## [What to produce]
Pick out each line of the records in which the word "planning" appears.

[Records from a data source]
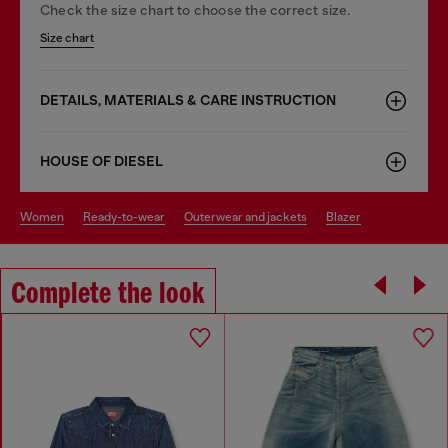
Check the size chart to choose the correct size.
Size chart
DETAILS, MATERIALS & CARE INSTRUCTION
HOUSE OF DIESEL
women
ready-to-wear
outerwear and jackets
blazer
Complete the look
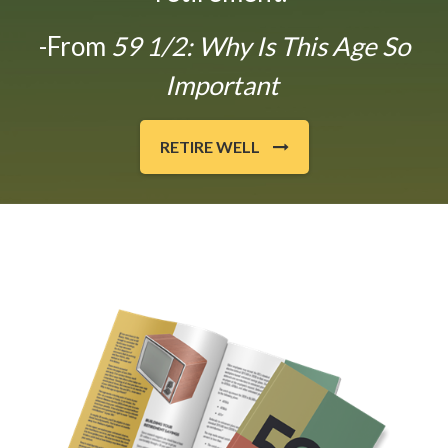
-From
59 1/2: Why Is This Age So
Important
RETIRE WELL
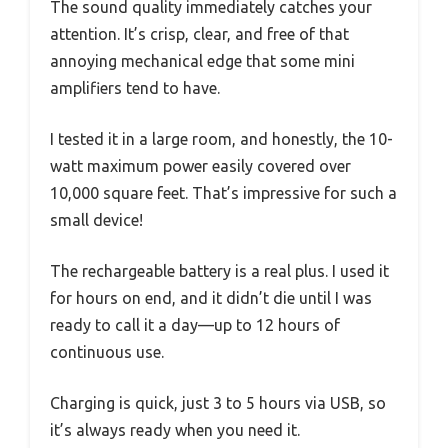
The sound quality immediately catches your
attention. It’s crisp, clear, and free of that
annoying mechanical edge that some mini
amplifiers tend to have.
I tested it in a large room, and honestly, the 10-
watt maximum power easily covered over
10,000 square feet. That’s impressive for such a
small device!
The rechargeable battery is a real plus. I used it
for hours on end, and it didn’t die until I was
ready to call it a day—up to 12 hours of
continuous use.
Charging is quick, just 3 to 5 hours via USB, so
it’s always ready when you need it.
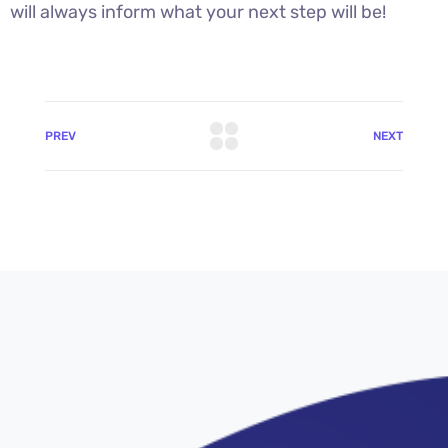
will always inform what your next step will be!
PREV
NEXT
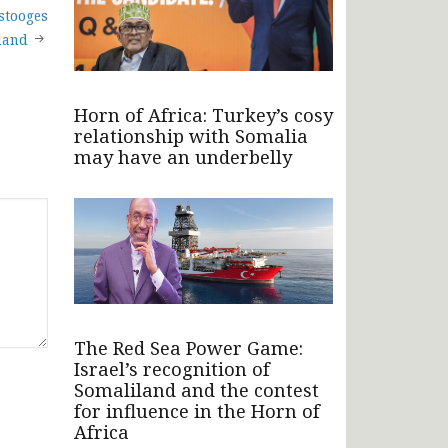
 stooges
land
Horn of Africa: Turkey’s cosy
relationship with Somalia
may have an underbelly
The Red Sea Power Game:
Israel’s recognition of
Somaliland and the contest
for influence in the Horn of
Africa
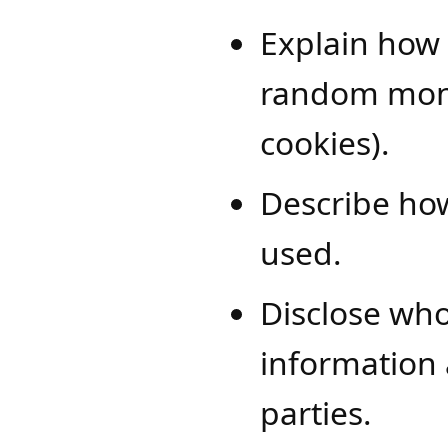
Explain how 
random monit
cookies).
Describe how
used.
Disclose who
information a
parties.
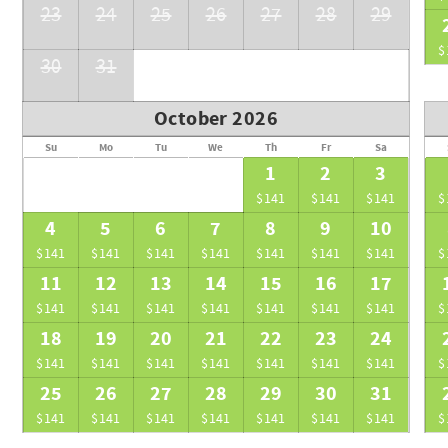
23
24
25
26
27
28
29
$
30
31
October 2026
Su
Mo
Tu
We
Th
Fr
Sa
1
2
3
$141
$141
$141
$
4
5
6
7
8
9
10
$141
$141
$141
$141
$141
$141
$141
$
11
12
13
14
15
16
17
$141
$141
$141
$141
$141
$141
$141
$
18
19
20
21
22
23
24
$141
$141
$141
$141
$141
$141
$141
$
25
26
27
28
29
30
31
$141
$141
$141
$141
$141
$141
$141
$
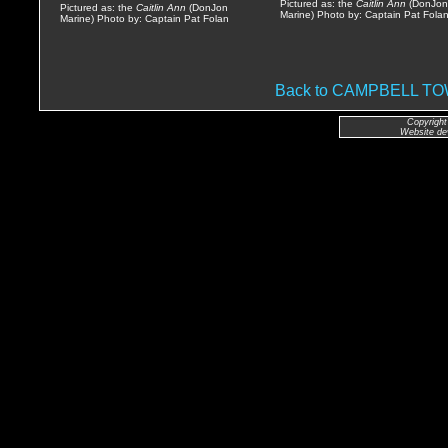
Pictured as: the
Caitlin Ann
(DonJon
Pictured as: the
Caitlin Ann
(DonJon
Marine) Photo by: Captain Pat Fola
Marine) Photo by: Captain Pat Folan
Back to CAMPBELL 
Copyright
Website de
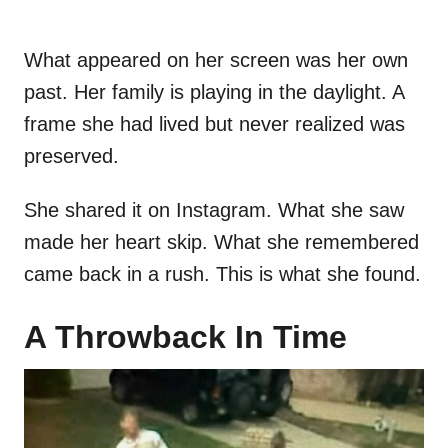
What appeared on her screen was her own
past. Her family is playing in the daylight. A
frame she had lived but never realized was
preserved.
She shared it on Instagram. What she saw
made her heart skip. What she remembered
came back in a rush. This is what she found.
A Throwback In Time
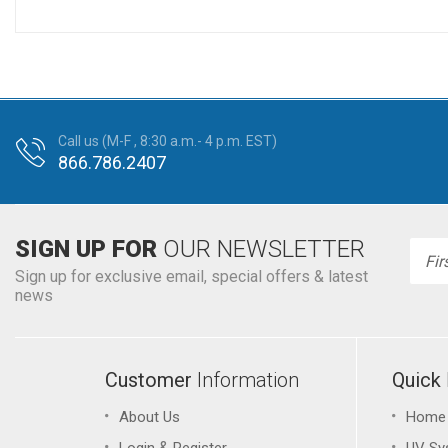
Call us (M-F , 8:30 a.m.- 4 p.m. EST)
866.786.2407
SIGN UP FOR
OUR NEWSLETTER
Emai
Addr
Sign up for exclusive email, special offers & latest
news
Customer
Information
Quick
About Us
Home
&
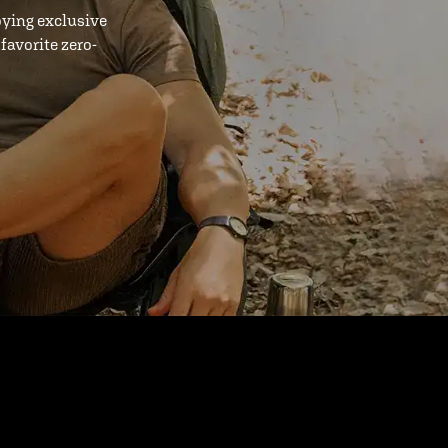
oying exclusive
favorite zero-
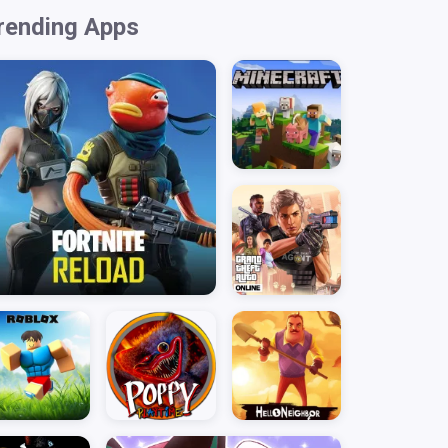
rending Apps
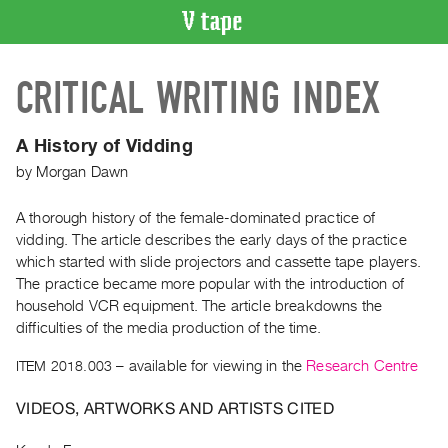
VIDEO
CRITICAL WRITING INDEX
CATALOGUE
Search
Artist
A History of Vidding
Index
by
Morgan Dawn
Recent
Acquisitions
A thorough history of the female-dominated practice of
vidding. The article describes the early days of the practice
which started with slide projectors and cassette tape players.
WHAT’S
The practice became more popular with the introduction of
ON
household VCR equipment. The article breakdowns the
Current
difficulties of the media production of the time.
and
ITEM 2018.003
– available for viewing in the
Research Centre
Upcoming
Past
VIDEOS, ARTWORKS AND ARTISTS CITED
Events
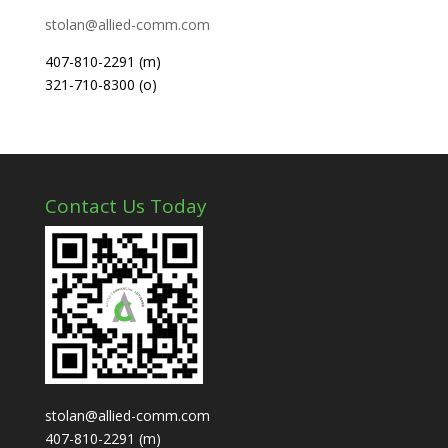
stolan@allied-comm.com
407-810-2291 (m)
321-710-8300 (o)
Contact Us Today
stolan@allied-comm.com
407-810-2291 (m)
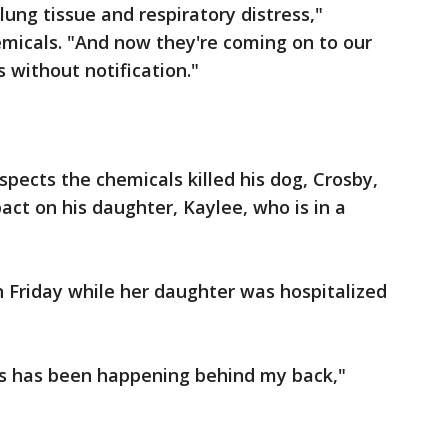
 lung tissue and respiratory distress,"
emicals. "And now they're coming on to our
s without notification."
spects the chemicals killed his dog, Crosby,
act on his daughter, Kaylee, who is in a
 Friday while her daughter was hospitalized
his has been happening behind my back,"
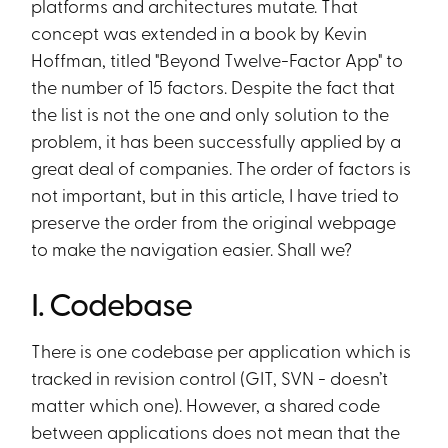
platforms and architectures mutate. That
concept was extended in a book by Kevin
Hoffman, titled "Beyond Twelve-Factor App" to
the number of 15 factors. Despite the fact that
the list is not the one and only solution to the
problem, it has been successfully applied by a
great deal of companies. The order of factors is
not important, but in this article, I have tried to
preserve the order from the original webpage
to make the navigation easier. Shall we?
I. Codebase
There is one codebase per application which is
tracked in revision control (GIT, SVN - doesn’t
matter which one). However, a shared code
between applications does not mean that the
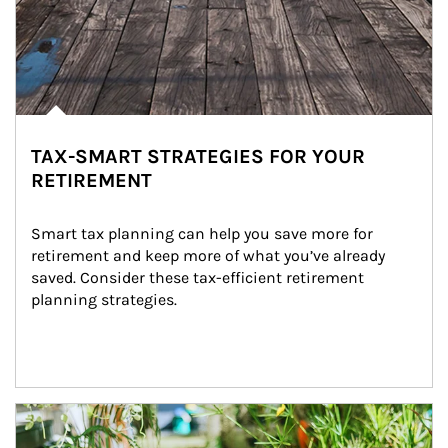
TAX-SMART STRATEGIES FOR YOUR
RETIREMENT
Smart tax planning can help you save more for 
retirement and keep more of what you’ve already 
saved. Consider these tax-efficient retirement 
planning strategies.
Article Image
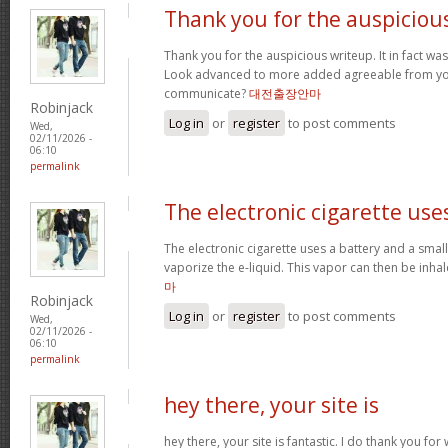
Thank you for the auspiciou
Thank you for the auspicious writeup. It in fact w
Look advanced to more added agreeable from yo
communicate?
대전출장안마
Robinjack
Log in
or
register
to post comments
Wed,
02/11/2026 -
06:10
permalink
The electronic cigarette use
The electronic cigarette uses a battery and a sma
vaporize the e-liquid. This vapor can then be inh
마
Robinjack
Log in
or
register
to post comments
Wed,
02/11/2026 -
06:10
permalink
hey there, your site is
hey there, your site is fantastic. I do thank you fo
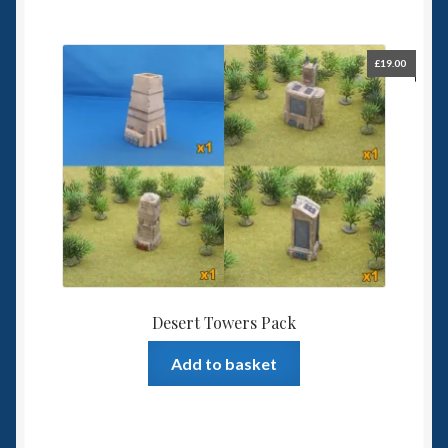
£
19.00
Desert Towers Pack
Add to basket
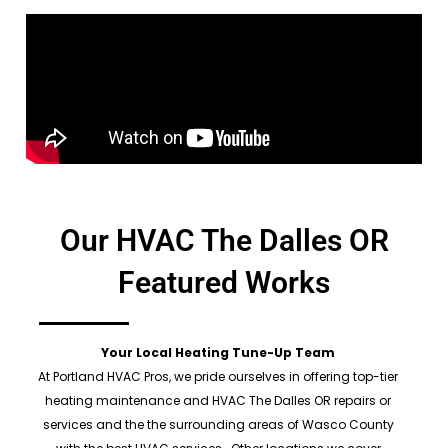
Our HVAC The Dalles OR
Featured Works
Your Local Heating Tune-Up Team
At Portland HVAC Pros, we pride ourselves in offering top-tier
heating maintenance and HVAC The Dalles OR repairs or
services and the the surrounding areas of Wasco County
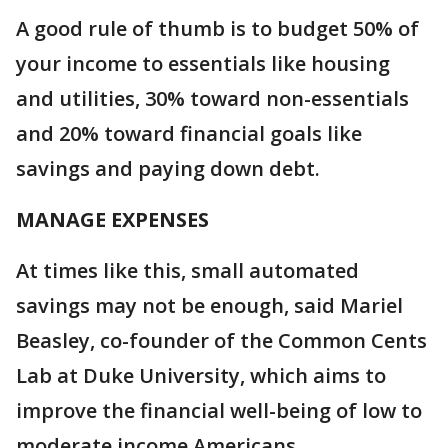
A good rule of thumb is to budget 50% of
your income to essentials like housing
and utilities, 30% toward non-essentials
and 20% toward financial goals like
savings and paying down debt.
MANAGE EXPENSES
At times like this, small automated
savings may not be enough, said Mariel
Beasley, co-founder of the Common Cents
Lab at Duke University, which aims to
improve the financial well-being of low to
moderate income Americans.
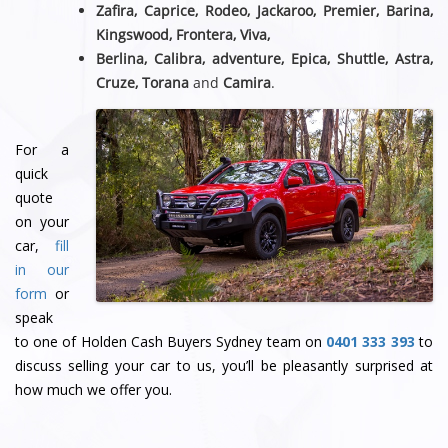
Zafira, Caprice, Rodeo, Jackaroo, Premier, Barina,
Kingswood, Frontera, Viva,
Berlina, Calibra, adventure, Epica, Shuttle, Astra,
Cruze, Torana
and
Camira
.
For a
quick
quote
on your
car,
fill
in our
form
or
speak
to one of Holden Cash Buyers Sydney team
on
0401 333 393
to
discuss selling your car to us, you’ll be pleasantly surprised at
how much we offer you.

## [Response area]
Smart tax planning can help you save more for 
planning strategies.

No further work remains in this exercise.